The issue reminds me of a similar debate 10 years ago when Korea first sought to introduce the five-day, rather than six-day, work week. I was working Saturdays at the time and thought it was a great idea. Opponents argued that a five-day work week would impede Korea’s export competitiveness — the same argument that opponents of the alternative holiday system are making today. In 2004, out of all member nations of the Organisation for Economic Co-operation and Development (OECD), Korea’s labor force worked the most hours — nearly 2,400 hours per year compared to an OECD average of 1,800 hours. Since the government started phasing in the five-day work week in 2002, Koreans generally work fewer hours. But in 2010, Korea still ranked near the top, with nearly 2,200 hours, for longest hours among OECD member nations. By comparison, American workers logged about 1,780 hours a year and U.K. workers marked about 1,650 hours a year.
Despite the fears of the business sector, Korea’s five-day work week has actually benefited its economy. Export competitiveness has improved along with increased productivity gains, an area in which Korea has also outpaced its OECD peers. In addition, an increase in time off has boosted domestic demand in Korea’s entertainment and leisure industries. Koreans traveling overseas and ticket sales for movies, performing arts and exhibitions have all nearly doubled. Whenever I visit Korea, I continue to be surprised to find new leisure activities being promoted. When I visit my favorite mountain trails, I get the sense that the number of hikers has grown.

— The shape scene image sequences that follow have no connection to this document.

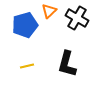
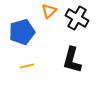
blue pentagon: moved 3 px left, 7 px down
black L-shape: moved 5 px right, 4 px up
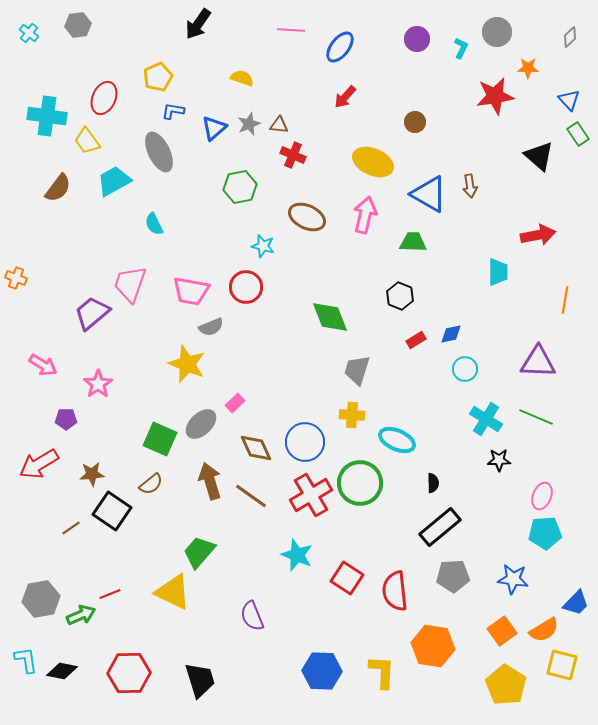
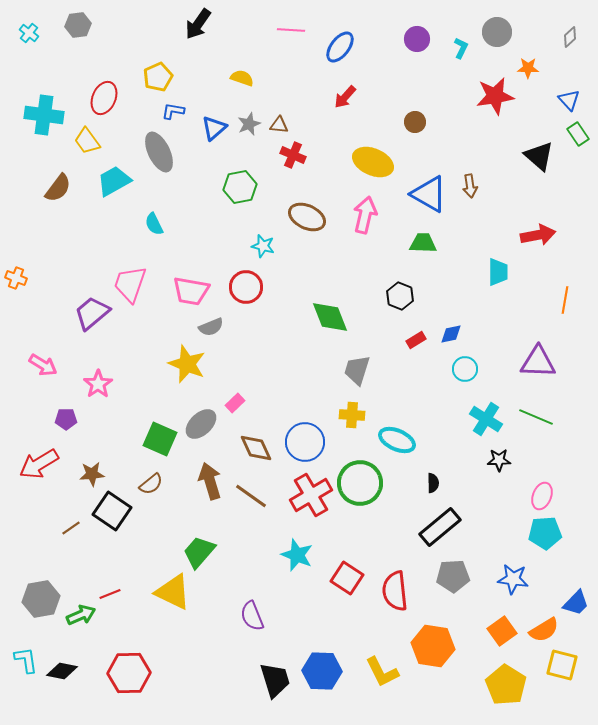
cyan cross at (47, 116): moved 3 px left, 1 px up
green trapezoid at (413, 242): moved 10 px right, 1 px down
yellow L-shape at (382, 672): rotated 150 degrees clockwise
black trapezoid at (200, 680): moved 75 px right
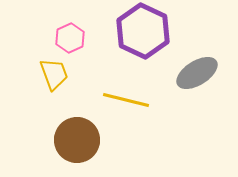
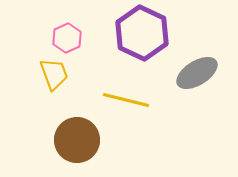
purple hexagon: moved 1 px left, 2 px down
pink hexagon: moved 3 px left
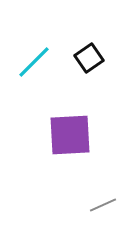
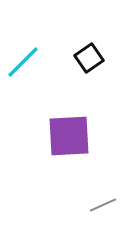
cyan line: moved 11 px left
purple square: moved 1 px left, 1 px down
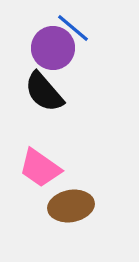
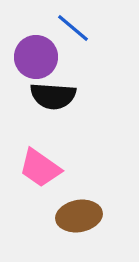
purple circle: moved 17 px left, 9 px down
black semicircle: moved 9 px right, 4 px down; rotated 45 degrees counterclockwise
brown ellipse: moved 8 px right, 10 px down
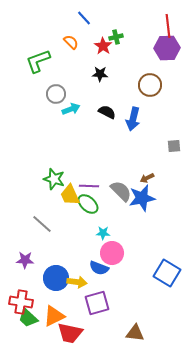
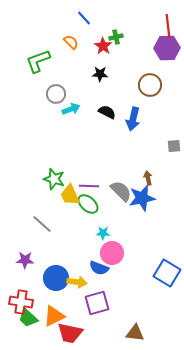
brown arrow: moved 1 px right; rotated 104 degrees clockwise
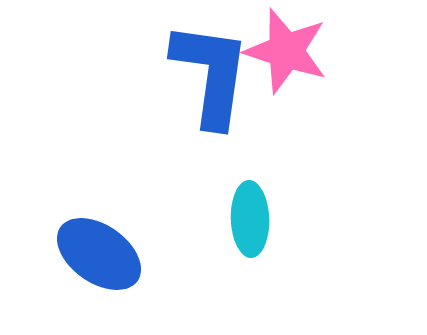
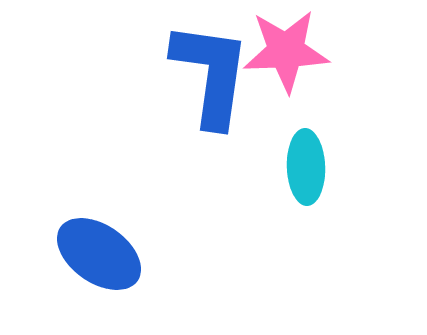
pink star: rotated 20 degrees counterclockwise
cyan ellipse: moved 56 px right, 52 px up
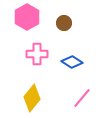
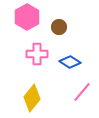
brown circle: moved 5 px left, 4 px down
blue diamond: moved 2 px left
pink line: moved 6 px up
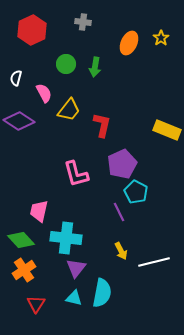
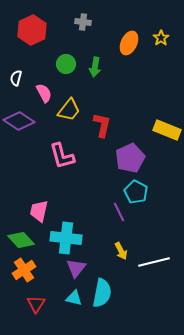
purple pentagon: moved 8 px right, 6 px up
pink L-shape: moved 14 px left, 18 px up
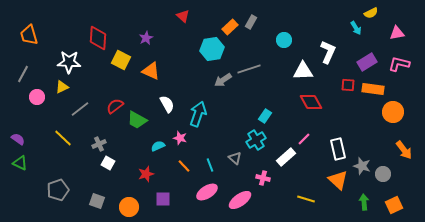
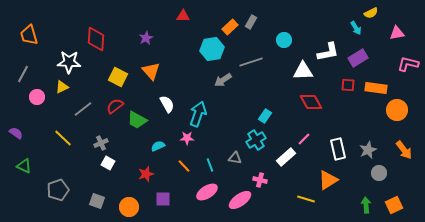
red triangle at (183, 16): rotated 40 degrees counterclockwise
red diamond at (98, 38): moved 2 px left, 1 px down
white L-shape at (328, 52): rotated 55 degrees clockwise
yellow square at (121, 60): moved 3 px left, 17 px down
purple rectangle at (367, 62): moved 9 px left, 4 px up
pink L-shape at (399, 64): moved 9 px right
gray line at (249, 69): moved 2 px right, 7 px up
orange triangle at (151, 71): rotated 24 degrees clockwise
orange rectangle at (373, 89): moved 3 px right, 1 px up
gray line at (80, 109): moved 3 px right
orange circle at (393, 112): moved 4 px right, 2 px up
pink star at (180, 138): moved 7 px right; rotated 16 degrees counterclockwise
purple semicircle at (18, 139): moved 2 px left, 6 px up
gray cross at (99, 144): moved 2 px right, 1 px up
gray triangle at (235, 158): rotated 32 degrees counterclockwise
green triangle at (20, 163): moved 4 px right, 3 px down
gray star at (362, 166): moved 6 px right, 16 px up; rotated 30 degrees clockwise
gray circle at (383, 174): moved 4 px left, 1 px up
pink cross at (263, 178): moved 3 px left, 2 px down
orange triangle at (338, 180): moved 10 px left; rotated 45 degrees clockwise
green arrow at (364, 202): moved 2 px right, 3 px down
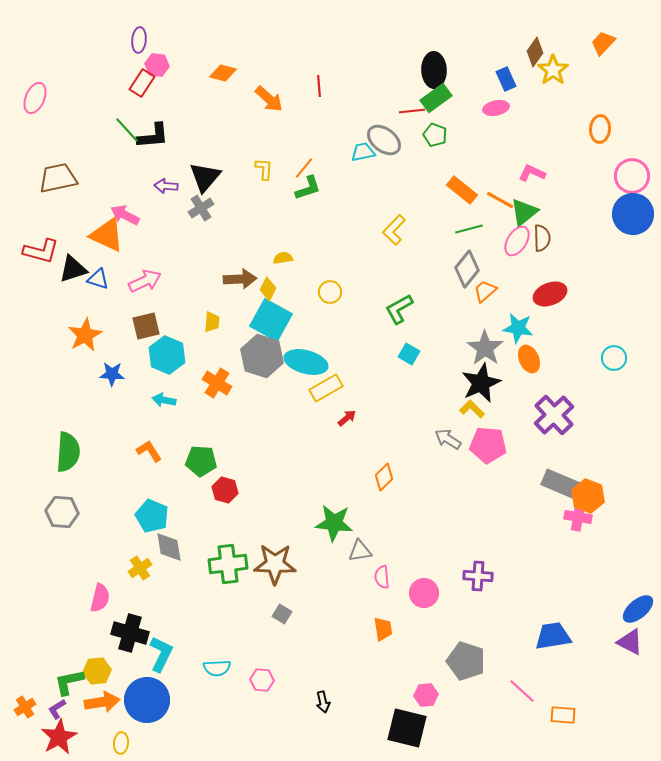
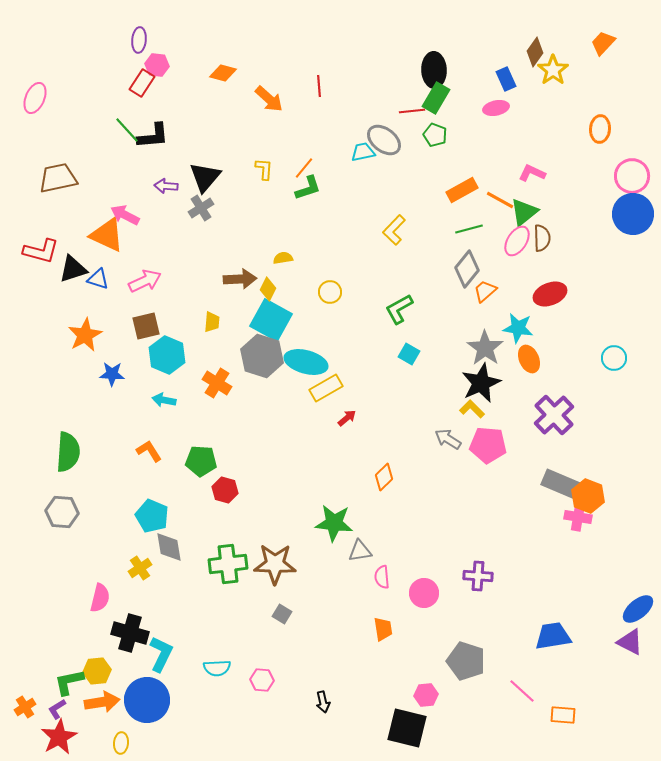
green rectangle at (436, 98): rotated 24 degrees counterclockwise
orange rectangle at (462, 190): rotated 68 degrees counterclockwise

In my opinion, a few more approved holidays won't dramatically reduce total hours worked as long as a strong corporate culture and work ethic are maintained. Better quality of life — whether it is high school kids spending less time in specialized tutoring schools known as cram schools or employees spending fewer weekends in the office — should do more to strengthen the underlying health of Koreans rather than weaken their business competitiveness. Given the country’s continuing gains in productivity, I believe there should be few, if any, noticeable implications to export and manufacturing industries.
Improved quality of life could lift Korea’s economy, especially in the area of domestic consumption, a key growth driver. As the country has shifted from a manufacturing-based economy into a more knowledge-based economy, quality of work should be more highly regarded. Quality of life, I believe, is essential to quality of work.